On 03/31/10 01:14 PM, David Schwartz wrote:

Mark Phalan wrote:

Imagine the above case happening in one thread while another thread
makes a similar seemingly innocuous call with a similar effect (dlopen
a
library which uses OpenSSL). What should pkinit and the second library
which uses OpenSSL do? If they set callbacks they'll be racing against
each other. If they don't they will not be MT safe.
The application never sets the callbacks because as far as it's aware
it's only calling POSIX APIs.

If we're talking about existing code, they *must* already set callbacks,
otherwise they're hopelessly broken. Since the setting of callbacks will
unsafely override the set defaults, the suggested fix (to default to
callbacks suitable for the platform's default threading model) actually will
*not* fix this case. If this is the case we care about, why implement a fix
that won't fix this case?

Because it fixes the race when libraries are correctly checking to see if the callbacks are already set before setting their own. It's a one or two line change to modify the mis-behaving libraries and new libraries can take advantage of the new locking.

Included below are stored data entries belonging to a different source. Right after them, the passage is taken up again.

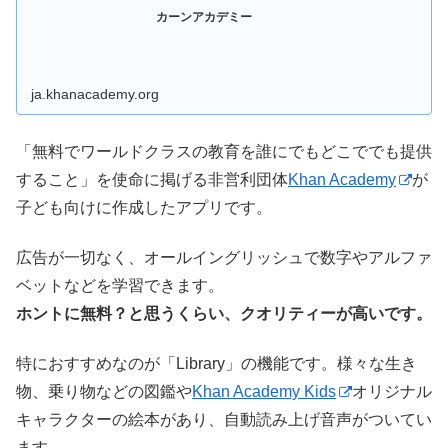
カーンアカデミー
ja.khanacademy.org
「無料でワールドクラスの教育を誰にでもどこででも提供
すること」を使命に掲げる非営利団体
Khan Academy
が
子ども向けに作成したアプリです。
広告が一切なく、オールイングリッシュで数字やアルファ
ベットなどを学習できます。
ホントに無料？と思うくらい、クオリティーが高いです。
特におすすめなのが「Library」の機能です。様々な生き
物、乗り物などの図鑑や
Khan Academy Kids
オリジナル
キャラクターの絵本があり、自動読み上げ音声がついてい
ます。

The purported advantage of this fix is that it solves the "horse has already
left the stable" case where we aren't willing to change the libraries that
call OpenSSL. But it doesn't fix that case.

My reference to the "horse has already left the stable" was referring to the fact that its not possible to change every library API to include an API for setting locking callbacks and to change every application to actually set those callbacks. Sorry if I wasn't clear about that. I think a one or two line change to a library is something that can be reasonably done incrementally over time (and something the libraries should be doing already anyway).


The only way to fix that case that I can think of is for OpenSSL to start
out using callbacks that are safe for the platform's default threading API
and to ignore, but report success, on all attempts to change the locking
callbacks. That may actually be the right behavior for the existing API.

This is something I'd considered but it may end up breaking applications. I took a quick look at the BIND code and they seem to be generating statistics from their locking callbacks. This may or may not be acceptable in the long-term but it certainly would be a large change with real impact. Removing the ability to set the callbacks will also mean that using an alternative threading library (for example GNU pth as someone pointed out) may prove difficult if not impossible.